Written By: R. Krause
Published On: September 13 2000

Red Hat's Linux Domination Weakens
R. Krause - September 13, 2000

Event Summary

According to recently figures from IDC, Red Hat was still the #1 distributor of the Linux operating system in 1999 by a wide margin, with a 48% share of the copies shipped. Trailing Red Hat were German vendor SuSE with a 15% share, and Caldera Systems and TurboLinux with 10% each. (See Figure 1) Bringing up the rear were MandrakeSoft (4%) and Corel (1%).

Figure 1.

A potential area of concern for Red Hat is the sales growth of its next three competitors. From 1998 to 1999, the Linux market overall grew by 89% (by units shipped), but Red Hat grew "only" 69%. This is in sharp contrast to the growth of SuSE (175%), Caldera (175%), and TurboLinux (450%). (See Figure 2). In addition, July, 2000 retail sales figures (as compiled by PC Data) indicate MandrakeSoft (~32%), Red Hat (25%) and Corel (23%) have grabbed a significant portion of that segment. [Be advised that market share for Linux includes more distribution methods than retail.]

Figure 2.

Market Impact

As with the server hardware market, the Linux market is starting to consolidate. Red Hat is still the clear leader, but the "second three" (SuSE, Caldera, TurboLinux) have closed the gap slightly. Of course, the growth rates of the second three, although tremendous, are unsustainable (unless the Linux market matches those rates). We expect Red Hat to maintain a 40+ % share (using IDC's metrics) of the Linux market through 2001. Although Corel has increased its sales, we still have concerns about its long-term viability, due to its weakened financial position, and organizational turmoil (especially the resignation of CEO Mike Cowpland). We believe MandrakeSoft will still be a presence in Europe, and the July retail figures show it has started to makesignificant inroads in the US retail market.

The "fly in the ointment" is that the market share figures are largely based on the server market. Linux still has only a single-digit market share in the desktop space. When/if Linux gains significant desktop market share (greater than 15%), we expect some shifting of share percentages, as the July 2000 retail sales figures indicate. Based on TEC's analysis (see Caldera eDesktop Edges Out Microsoft Windows 2000 in Functionality), we expect Caldera to challenge Red Hat for desktop market share, although its retail sales indicate otherwise.

[Note: Because of the way IDC calculates units shipped - pre-installed unit sales are not counted presently- we believe the market share figure for Red Hat is actually higher, in the 60%-65% range.]

User Recommendations

The evident consolidation translates into caution for users wishing to make a move to Linux.

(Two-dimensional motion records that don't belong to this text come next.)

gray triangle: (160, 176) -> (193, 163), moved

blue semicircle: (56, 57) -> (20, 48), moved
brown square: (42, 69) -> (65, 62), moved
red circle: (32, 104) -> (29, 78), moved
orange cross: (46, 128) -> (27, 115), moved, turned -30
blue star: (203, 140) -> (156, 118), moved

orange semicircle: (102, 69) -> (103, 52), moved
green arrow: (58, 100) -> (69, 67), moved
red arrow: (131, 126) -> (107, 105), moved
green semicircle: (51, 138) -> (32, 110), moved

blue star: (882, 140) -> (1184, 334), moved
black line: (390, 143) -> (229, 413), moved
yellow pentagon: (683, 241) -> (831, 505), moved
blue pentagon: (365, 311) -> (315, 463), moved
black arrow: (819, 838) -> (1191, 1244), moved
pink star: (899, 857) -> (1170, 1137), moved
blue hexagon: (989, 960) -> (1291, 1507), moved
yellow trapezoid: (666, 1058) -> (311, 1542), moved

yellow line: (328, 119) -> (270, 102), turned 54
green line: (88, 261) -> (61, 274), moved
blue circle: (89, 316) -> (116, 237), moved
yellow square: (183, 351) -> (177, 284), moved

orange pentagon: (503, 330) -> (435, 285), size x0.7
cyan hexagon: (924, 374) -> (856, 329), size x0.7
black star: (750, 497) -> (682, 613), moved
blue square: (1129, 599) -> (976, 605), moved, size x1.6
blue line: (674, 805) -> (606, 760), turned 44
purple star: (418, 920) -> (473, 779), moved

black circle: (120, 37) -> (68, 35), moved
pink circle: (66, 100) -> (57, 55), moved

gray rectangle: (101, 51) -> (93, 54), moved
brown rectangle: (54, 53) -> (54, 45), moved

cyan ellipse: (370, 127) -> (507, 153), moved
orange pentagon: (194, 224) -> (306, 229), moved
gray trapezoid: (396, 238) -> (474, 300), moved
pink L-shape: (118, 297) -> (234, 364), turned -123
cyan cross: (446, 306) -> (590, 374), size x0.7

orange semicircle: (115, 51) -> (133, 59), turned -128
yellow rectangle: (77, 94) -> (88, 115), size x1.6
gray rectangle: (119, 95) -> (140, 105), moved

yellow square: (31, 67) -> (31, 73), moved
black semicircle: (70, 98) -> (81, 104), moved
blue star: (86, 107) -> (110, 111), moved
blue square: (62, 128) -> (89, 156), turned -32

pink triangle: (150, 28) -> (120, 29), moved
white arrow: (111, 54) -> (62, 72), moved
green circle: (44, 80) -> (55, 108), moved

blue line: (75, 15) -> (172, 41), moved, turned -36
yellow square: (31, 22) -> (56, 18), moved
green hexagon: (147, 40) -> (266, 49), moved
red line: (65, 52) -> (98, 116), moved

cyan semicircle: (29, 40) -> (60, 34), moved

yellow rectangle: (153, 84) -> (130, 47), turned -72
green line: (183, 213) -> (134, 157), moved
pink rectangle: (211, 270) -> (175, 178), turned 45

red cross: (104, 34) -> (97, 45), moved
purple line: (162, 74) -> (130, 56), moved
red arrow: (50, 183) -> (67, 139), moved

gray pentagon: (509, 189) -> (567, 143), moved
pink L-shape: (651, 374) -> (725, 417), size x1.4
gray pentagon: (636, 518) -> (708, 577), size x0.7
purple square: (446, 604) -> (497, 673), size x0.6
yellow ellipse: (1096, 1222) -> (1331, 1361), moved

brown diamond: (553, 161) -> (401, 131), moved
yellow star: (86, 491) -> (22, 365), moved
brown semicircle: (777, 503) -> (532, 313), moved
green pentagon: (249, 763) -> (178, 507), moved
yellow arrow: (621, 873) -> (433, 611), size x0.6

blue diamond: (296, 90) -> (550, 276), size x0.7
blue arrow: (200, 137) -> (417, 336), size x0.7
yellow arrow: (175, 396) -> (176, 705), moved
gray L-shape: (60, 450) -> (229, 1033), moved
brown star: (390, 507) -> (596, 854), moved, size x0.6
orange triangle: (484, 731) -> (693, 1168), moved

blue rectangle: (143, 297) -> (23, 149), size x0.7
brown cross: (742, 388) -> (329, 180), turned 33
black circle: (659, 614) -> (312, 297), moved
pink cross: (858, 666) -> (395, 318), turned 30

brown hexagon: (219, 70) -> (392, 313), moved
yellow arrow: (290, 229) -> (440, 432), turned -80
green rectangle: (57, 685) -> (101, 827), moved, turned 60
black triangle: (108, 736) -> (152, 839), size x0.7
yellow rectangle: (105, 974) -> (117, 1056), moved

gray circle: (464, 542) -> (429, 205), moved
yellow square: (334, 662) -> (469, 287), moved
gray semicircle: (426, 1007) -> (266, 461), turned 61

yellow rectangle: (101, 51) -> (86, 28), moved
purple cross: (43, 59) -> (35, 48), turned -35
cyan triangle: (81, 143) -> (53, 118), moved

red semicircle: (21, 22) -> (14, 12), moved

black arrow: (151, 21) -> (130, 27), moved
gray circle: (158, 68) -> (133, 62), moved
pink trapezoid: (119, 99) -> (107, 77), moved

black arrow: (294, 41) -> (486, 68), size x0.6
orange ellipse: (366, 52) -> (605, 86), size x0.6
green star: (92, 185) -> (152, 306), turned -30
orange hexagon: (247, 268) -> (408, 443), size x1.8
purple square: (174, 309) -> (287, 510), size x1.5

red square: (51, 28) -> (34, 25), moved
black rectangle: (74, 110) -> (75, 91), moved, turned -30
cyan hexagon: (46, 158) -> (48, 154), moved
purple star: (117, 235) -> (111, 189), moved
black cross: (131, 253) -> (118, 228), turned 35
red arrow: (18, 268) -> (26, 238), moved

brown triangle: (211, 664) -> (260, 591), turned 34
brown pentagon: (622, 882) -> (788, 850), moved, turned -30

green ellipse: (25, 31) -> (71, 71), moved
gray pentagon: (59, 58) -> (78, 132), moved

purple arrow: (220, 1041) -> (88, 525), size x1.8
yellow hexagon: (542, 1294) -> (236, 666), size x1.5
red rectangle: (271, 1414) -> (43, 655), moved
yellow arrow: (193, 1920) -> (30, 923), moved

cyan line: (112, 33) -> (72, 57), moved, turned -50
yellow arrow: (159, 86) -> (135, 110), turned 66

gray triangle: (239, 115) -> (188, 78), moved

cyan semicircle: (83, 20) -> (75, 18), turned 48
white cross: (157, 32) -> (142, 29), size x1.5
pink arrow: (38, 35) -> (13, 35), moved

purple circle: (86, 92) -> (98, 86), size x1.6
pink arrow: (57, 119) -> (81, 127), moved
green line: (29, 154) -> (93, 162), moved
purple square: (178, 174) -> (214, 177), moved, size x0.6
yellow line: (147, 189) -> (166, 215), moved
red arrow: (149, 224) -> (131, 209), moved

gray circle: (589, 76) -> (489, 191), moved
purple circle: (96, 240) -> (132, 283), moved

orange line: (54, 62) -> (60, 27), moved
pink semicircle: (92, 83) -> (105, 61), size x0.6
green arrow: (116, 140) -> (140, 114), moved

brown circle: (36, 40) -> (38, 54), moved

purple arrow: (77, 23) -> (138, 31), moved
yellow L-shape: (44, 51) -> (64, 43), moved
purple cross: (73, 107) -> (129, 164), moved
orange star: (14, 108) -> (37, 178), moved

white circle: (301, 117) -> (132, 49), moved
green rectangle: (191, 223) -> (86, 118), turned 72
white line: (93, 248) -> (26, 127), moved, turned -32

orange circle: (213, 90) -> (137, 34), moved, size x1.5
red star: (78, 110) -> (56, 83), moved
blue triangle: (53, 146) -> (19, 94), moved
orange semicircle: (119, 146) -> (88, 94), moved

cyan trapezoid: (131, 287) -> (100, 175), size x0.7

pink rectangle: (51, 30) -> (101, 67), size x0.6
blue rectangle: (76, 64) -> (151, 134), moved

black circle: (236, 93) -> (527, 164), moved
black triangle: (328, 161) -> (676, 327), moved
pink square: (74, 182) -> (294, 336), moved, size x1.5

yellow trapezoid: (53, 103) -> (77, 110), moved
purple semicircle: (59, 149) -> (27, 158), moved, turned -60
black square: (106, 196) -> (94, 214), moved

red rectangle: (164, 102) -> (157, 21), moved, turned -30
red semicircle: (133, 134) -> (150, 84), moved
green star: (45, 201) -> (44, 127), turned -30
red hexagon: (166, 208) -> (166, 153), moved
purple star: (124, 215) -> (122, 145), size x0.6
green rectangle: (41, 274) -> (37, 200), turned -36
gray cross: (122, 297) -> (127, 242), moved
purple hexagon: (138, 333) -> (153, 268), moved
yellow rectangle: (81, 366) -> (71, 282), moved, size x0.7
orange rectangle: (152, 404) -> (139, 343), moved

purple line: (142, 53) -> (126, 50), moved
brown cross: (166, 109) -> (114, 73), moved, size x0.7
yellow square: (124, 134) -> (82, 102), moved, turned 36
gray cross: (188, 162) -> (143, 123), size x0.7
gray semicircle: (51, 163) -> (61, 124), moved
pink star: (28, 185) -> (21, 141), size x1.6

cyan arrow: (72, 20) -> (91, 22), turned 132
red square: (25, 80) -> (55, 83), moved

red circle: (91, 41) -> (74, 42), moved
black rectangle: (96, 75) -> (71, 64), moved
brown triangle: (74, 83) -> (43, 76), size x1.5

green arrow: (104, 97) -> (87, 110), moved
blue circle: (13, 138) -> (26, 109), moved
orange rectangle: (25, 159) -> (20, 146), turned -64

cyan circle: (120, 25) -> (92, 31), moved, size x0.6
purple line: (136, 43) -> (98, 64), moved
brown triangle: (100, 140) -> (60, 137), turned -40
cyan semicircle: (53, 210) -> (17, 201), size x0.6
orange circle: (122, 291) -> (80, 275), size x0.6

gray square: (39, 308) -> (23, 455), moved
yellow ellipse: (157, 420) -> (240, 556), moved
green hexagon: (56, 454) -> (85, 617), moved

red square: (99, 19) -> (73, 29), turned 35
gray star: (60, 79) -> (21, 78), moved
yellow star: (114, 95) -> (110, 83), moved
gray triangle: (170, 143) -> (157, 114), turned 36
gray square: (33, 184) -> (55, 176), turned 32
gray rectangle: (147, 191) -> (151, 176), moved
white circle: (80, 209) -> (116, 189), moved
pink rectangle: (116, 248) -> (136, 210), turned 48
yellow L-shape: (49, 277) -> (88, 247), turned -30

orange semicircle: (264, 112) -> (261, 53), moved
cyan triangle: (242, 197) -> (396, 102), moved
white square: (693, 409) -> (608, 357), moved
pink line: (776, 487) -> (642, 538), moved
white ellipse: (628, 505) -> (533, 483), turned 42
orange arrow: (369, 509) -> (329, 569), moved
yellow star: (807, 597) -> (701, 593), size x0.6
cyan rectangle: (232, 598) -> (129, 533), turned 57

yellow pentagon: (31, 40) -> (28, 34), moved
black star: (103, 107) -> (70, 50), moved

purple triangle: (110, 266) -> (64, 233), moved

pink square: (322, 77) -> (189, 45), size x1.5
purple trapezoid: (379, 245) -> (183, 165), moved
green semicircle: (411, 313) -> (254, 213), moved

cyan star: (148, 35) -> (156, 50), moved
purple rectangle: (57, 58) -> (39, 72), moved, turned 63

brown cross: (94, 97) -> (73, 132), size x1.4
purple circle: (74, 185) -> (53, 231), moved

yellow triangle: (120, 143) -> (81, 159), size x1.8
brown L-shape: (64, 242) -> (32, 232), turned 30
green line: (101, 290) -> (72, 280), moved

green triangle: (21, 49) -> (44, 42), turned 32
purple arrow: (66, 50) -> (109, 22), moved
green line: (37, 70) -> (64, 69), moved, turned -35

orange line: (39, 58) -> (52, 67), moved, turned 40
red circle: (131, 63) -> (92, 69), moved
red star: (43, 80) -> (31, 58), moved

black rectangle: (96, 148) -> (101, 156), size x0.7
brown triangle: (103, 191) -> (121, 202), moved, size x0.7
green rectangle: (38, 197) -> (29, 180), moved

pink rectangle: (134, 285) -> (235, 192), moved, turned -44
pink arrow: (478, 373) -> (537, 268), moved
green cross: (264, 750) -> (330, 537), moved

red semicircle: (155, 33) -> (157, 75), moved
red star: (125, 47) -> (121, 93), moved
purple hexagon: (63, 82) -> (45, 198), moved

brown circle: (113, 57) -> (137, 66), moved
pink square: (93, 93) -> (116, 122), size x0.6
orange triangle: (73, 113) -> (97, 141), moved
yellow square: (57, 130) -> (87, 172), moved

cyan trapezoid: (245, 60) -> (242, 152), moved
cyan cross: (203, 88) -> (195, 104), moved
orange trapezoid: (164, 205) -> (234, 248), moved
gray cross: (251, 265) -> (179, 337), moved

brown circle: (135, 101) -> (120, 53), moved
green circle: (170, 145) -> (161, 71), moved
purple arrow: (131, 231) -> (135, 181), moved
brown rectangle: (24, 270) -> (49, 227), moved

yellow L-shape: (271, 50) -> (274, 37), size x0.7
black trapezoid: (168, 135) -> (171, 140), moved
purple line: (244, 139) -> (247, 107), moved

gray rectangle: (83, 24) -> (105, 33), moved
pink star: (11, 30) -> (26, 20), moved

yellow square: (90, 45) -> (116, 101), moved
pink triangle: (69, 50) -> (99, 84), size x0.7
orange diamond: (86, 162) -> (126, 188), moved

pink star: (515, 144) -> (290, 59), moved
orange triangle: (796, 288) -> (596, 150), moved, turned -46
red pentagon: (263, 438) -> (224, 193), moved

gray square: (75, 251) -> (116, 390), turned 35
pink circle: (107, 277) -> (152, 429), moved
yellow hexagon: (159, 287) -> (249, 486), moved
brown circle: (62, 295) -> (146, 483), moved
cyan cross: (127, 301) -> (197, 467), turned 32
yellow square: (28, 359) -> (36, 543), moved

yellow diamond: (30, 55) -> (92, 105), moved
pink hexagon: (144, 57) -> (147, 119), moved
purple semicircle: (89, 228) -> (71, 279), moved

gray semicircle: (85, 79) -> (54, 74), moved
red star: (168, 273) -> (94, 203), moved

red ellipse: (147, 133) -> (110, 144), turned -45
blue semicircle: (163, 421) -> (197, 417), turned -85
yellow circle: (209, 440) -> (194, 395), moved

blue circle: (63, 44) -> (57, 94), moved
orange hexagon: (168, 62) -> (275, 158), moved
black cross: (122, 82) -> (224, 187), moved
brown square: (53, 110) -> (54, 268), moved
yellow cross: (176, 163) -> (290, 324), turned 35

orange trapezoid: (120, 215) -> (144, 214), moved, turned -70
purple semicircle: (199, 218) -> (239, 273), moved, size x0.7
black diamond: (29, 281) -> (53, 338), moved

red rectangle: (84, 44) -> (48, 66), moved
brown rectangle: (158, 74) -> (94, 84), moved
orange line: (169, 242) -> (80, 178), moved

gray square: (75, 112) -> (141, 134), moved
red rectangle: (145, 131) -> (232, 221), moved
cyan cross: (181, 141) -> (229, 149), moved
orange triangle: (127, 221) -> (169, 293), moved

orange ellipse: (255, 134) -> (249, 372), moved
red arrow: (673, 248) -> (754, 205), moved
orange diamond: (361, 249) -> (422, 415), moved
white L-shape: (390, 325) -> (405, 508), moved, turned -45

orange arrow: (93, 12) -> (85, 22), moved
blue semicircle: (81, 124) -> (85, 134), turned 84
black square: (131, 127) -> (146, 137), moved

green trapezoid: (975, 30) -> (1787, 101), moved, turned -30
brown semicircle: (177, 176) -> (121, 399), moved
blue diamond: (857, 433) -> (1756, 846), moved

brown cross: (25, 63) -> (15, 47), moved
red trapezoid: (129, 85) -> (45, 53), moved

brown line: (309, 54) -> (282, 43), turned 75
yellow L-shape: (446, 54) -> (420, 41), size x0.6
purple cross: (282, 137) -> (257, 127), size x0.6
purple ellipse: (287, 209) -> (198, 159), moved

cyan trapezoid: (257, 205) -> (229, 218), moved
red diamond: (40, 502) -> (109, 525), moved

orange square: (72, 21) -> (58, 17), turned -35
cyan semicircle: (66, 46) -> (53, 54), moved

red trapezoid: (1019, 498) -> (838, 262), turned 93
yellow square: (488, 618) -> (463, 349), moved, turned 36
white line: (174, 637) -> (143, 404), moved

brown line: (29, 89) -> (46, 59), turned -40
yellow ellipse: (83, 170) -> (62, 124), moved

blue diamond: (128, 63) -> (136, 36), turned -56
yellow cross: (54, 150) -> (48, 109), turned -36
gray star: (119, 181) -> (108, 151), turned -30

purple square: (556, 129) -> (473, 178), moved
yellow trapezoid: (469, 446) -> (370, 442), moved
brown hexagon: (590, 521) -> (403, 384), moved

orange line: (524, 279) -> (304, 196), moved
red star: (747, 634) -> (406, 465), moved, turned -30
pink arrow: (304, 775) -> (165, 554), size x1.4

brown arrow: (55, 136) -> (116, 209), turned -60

Although market share is not a guarantor of success, we believe near-zero market share (in a maturing market) is a warning sign, especially if customers want long-term vendor support. For this reason, we recommend larger enterprises stick with one of the top four or five vendors - at least until other vendors grab significant market share. By default, this means potential customers might want to think twice about "betting the company" on Corel Linux. As mentioned earlier, this is primarily due to their financials; if they can turn the numbers around, this will change our recommendation.

As mentioned earlier, TEC's WebTESS software indicates that Caldera's eDesktop functionality may make it a better choice for a desktop OS than Red Hat Linux 6.2, although we believe Red Hat has the edge in service/support. (This does not imply that SuSE or TurboLinux are inferior - merely that they were not rated in the mentioned report.)